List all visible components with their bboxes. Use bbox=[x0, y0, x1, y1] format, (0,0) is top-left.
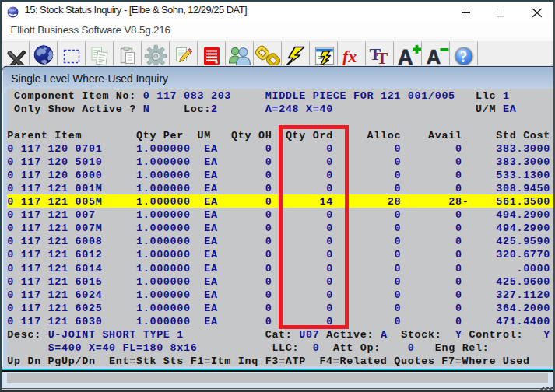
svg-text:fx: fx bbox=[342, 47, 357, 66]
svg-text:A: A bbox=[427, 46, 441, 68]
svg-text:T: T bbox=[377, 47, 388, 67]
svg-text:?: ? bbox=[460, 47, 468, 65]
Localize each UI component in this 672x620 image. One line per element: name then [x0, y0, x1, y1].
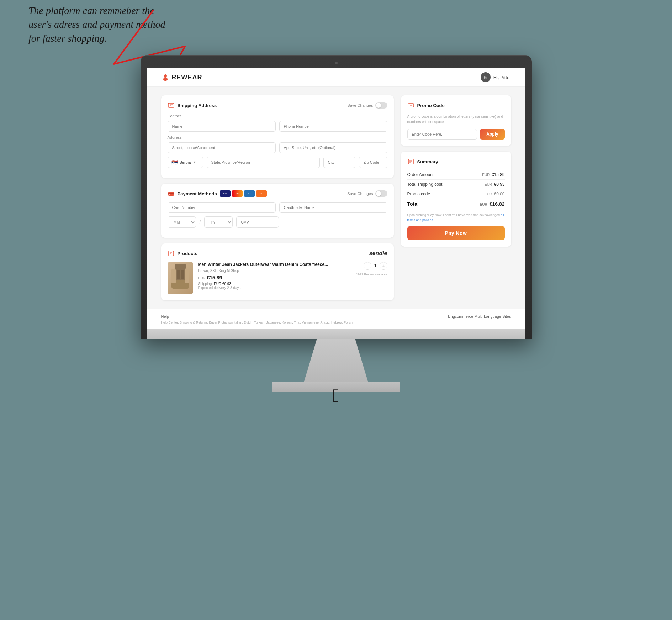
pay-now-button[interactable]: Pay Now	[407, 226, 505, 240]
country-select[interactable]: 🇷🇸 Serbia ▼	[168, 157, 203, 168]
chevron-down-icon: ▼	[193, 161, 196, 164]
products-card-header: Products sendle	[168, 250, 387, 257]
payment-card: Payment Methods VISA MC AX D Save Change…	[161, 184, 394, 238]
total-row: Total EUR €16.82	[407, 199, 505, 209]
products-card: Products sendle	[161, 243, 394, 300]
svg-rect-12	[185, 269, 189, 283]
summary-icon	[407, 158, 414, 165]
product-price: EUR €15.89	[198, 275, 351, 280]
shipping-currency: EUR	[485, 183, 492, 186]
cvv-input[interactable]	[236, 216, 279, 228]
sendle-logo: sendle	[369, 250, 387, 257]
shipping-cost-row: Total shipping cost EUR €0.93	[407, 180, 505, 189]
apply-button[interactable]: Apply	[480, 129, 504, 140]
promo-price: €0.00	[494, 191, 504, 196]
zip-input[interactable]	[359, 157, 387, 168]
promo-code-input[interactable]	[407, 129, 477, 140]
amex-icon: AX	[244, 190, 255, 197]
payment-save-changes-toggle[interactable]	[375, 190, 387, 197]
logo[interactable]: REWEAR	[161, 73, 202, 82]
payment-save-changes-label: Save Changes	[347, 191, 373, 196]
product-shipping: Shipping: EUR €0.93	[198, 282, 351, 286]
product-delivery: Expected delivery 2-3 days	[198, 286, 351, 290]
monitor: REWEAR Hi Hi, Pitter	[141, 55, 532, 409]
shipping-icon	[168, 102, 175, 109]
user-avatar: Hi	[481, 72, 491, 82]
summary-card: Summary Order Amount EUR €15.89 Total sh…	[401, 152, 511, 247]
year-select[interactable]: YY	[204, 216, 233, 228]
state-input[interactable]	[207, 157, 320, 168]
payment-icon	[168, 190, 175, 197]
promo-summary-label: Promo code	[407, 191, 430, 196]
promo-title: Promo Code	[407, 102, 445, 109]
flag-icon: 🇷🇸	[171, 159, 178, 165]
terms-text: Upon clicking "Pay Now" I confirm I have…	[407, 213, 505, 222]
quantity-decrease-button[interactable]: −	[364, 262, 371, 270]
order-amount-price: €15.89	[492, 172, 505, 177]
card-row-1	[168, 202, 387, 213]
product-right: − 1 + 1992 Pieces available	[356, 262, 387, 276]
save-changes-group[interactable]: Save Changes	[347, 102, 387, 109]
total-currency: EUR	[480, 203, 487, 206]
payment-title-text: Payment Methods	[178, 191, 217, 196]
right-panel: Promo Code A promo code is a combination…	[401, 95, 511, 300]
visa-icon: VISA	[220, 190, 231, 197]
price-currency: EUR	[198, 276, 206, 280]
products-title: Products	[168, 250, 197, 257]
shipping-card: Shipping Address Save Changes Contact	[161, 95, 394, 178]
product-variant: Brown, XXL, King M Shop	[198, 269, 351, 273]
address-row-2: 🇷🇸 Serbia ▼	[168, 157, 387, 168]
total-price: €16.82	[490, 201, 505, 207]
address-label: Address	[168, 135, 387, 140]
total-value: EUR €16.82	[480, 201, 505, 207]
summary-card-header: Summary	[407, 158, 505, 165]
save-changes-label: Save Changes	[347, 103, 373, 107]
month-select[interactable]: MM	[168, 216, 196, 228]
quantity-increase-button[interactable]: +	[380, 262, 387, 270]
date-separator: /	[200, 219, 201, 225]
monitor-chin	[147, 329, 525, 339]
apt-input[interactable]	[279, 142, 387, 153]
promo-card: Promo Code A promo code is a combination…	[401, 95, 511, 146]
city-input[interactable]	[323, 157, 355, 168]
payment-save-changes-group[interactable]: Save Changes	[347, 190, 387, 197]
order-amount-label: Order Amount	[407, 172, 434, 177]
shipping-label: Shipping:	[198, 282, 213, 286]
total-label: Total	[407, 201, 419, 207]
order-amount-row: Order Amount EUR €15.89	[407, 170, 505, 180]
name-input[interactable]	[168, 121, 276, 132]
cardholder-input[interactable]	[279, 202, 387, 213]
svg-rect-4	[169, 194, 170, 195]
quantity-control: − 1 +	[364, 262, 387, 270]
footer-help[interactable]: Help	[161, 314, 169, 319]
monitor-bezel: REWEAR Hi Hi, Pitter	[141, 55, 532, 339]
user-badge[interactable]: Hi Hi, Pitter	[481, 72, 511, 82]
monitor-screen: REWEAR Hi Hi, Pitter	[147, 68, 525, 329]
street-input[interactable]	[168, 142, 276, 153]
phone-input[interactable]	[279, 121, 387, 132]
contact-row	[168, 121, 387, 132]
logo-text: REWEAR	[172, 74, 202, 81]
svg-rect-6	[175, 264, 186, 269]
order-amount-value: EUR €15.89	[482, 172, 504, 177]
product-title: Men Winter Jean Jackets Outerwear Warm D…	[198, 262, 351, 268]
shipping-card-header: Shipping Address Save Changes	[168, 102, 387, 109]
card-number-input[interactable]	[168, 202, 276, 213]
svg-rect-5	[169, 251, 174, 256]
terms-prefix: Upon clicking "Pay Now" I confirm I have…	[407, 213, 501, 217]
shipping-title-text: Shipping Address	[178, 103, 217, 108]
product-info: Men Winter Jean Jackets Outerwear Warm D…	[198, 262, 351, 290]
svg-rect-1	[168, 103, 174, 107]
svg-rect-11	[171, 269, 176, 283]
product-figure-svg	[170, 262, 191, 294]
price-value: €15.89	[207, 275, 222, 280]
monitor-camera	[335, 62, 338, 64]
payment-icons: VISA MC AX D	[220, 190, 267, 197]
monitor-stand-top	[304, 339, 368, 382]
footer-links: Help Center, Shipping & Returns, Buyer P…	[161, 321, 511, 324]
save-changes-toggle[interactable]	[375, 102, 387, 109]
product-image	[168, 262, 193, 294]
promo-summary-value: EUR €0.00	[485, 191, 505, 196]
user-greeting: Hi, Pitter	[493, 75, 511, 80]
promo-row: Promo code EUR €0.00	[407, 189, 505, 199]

::::::

▶ _What is expected_: Lines in the data that include the word "toggle" should all be copied.

▶ _Response for this exercise_:
payment-save-changes-toggle[interactable]	[375, 190, 387, 197]
save-changes-toggle[interactable]	[375, 102, 387, 109]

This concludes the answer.